*REQUIRED ACTION*.
A faithful, complete transcript of the entries below, without pictures, should be returned.

↓↓↓

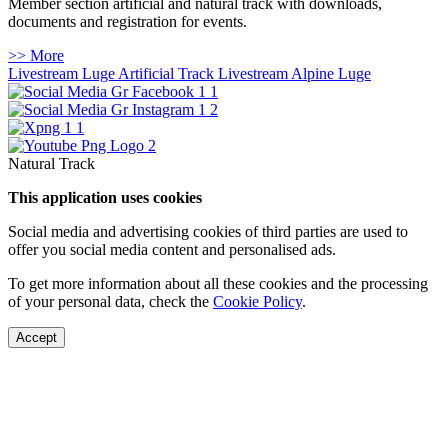
Member section artificial and natural track with downloads,
documents and registration for events.
>> More
Livestream Luge Artificial Track
Livestream Alpine Luge
Natural Track
This application uses cookies
Social media and advertising cookies of third parties are used to
offer you social media content and personalised ads.
To get more information about all these cookies and the processing
of your personal data, check the
Cookie Policy
.
Accept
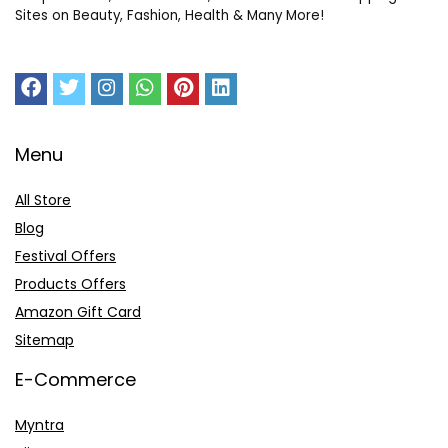
Sites on Beauty, Fashion, Health & Many More!
Menu
All Store
Blog
Festival Offers
Products Offers
Amazon Gift Card
Sitemap
E-Commerce
Myntra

↑↑↑

*TASK ANSWER*.
Member section artificial and natural track with downloads,
documents and registration for events.
>> More
Livestream Luge Artificial Track
Livestream Alpine Luge
Natural Track
This application uses cookies
Social media and advertising cookies of third parties are used to
offer you social media content and personalised ads.
To get more information about all these cookies and the processing
of your personal data, check the
Cookie Policy
.
Accept
Sites on Beauty, Fashion, Health & Many More!
Menu
All Store
Blog
Festival Offers
Products Offers
Amazon Gift Card
Sitemap
E-Commerce
Myntra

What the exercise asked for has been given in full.